El dueño de la cafetería no se había tranquilizado con que hubiéramos pedido gulab yamun; siguió quejándose. Y cuando Anuar terminó el dulce, nos dispusimos a salir. Mis pensamientos volvieron a la gente del televisor grande.

—La gente del televisor, ¿es muy religiosa?

—Son devotos. Son más religiosos en cierto sentido y menos en otro.

—¿En qué sentido son más religiosos?

—Ofrecen namaaz cinco veces al día.

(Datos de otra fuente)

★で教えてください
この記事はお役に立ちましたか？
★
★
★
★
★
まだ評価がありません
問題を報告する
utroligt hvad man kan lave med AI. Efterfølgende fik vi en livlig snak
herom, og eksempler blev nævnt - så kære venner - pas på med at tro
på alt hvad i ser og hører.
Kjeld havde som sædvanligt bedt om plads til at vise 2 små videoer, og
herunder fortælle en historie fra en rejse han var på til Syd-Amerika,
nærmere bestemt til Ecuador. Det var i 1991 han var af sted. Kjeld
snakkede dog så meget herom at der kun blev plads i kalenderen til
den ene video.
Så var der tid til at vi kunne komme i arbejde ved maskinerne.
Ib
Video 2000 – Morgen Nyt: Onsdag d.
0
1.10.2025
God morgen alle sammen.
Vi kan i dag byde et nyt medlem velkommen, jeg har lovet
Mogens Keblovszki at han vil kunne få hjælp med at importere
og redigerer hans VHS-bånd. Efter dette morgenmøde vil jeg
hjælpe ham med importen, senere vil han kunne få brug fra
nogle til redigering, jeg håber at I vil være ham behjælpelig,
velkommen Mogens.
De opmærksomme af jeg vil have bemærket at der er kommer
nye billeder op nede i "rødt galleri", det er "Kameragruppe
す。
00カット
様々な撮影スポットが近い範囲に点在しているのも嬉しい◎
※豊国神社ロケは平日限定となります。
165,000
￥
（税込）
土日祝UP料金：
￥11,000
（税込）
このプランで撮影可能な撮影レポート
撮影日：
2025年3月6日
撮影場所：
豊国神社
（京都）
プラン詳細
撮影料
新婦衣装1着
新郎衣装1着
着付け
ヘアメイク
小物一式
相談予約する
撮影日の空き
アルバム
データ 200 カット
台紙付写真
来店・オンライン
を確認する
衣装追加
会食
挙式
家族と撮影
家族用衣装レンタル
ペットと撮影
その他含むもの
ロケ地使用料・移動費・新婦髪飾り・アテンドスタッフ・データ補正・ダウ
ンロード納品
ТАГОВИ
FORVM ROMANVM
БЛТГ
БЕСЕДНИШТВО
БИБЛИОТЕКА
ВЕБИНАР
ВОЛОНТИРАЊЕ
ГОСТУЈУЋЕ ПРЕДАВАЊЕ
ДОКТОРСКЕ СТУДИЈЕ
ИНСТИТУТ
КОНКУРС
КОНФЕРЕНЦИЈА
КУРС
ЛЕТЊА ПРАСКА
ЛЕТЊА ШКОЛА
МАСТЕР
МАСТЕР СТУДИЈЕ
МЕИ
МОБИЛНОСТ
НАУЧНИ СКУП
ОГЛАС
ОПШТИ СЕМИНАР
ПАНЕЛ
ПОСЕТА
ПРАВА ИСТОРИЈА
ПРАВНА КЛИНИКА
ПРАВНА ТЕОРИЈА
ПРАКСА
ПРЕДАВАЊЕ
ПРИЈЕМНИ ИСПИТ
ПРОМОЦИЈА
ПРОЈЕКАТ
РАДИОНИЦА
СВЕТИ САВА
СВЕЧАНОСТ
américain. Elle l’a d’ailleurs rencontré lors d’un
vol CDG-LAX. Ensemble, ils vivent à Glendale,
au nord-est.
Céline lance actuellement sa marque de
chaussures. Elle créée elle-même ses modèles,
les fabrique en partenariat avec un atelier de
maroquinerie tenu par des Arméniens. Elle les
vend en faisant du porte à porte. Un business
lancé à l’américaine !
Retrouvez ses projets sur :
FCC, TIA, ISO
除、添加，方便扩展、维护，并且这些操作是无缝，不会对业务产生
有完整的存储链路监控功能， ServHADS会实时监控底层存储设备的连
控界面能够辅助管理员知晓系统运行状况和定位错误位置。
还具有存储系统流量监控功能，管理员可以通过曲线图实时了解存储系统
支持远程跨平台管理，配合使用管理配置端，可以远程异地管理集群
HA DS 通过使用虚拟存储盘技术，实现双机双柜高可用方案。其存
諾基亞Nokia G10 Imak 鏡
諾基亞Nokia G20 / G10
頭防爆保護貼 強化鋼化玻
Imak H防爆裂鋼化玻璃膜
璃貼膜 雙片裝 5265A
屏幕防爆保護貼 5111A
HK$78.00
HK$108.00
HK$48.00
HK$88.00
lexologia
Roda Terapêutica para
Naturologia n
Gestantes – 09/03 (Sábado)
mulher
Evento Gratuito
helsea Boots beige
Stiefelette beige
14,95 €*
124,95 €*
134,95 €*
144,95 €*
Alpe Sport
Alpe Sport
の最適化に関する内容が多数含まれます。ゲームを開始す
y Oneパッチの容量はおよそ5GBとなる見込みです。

Yo, solo una.

Oraciones formales cinco veces al día y, sin embargo, para Anuar y su padre, aquella fe, a pesar de ser obsesiva, tenía sus defectos.

—¿Se imagina viviendo sin el islam?

—No.

—¿Qué le ofrece?

—Hermandad. Hermandad en todo. El islam no propugna la discriminación. Hace que las personas se ayuden. Si hay un ciego cruzando la calle, el musulmán no se para a averiguar a qué credo pertenece. Sencillamente lo ayuda.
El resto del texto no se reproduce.